With the growing scale and complexity of data sets in scientific disciplines, traditional data analysis methods are no longer practical to extract meaningful information and patterns due to several reasons. Massive high-dimensional data sets that arise in applications such as computer vision, social network analysis, and computational biology are too large to fit in the main memory of a single machine, and must reside in the slower external memory. These large high-dimensional data sets might be also corrupted by noise, outliers, and missing observations that force us to reconsider existing model assumptions. Moreover, in time-sensitive applications, e.g., analyzing news articles or medical records, data samples are often presented sequentially over time in a streaming fashion, and only a small fraction of the input data, not the entire data set, should be stored and processed in a timely manner. Thus, the massive sample size and high dimensionality of modern data sets pose unique computational and statistical challenges to data analysis techniques.

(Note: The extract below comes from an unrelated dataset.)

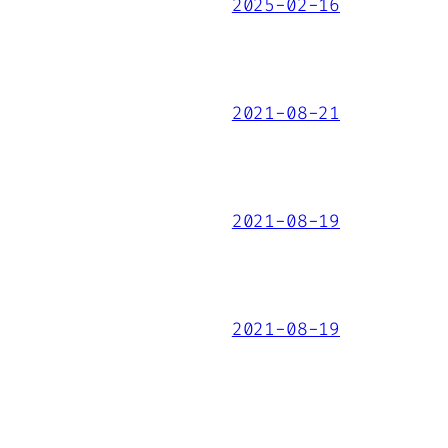
2025-02-16
2021-08-21
2021-08-19
2021-08-19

My research revolves around identifying fundamental tradeoffs between memory, computational, and statistical efficiency in analyzing modern data sets with the goal of developing practical data analysis methods. I use various tools from computer science, applied mathematics, and statistics to provide mathematical guarantees on the quality of learning algorithms with limited resources, i.e., memory and time. The rigorous characterization of these tradeoffs is then used to design efficient methods that learn the underlying structure of modern data sets in the form of subspaces, clusters, and manifolds with a variety of applications in scientific disciplines. In particular, I work on randomized dimension reduction techniques, such as random sampling and random projection, to embed high-dimensional data into a lower dimensional space, and provide sketches that preserve key statistical properties in this process. Data analysis methods are then directly applied to the sketches, instead of the original data, in order to achieve substantial savings of memory and reduction of computational costs. The outcomes of my research are to provide a solid foundation of modern data analysis methods, and apply these techniques to a wide range of domain applications via multidisciplinary collaborations.